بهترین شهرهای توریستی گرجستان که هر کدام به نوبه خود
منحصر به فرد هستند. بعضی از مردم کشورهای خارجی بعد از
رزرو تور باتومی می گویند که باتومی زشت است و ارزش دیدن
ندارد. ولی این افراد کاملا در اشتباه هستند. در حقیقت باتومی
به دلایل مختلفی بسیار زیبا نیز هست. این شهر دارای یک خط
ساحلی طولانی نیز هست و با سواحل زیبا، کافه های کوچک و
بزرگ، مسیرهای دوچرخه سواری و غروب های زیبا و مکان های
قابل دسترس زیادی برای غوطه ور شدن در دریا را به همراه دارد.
---------------
A precise copy of all the records is needed.

بهترین شهرهای توریستی گرجستان که هر کدام به نوبه خود
منحصر به فرد هستند. بعضی از مردم کشورهای خارجی بعد از
رزرو تور باتومی می گویند که باتومی زشت است و ارزش دیدن
ندارد. ولی این افراد کاملا در اشتباه هستند. در حقیقت باتومی
به دلایل مختلفی بسیار زیبا نیز هست. این شهر دارای یک خط
ساحلی طولانی نیز هست و با سواحل زیبا، کافه های کوچک و
بزرگ، مسیرهای دوچرخه سواری و غروب های زیبا و مکان های
قابل دسترس زیادی برای غوطه ور شدن در دریا را به همراه دارد.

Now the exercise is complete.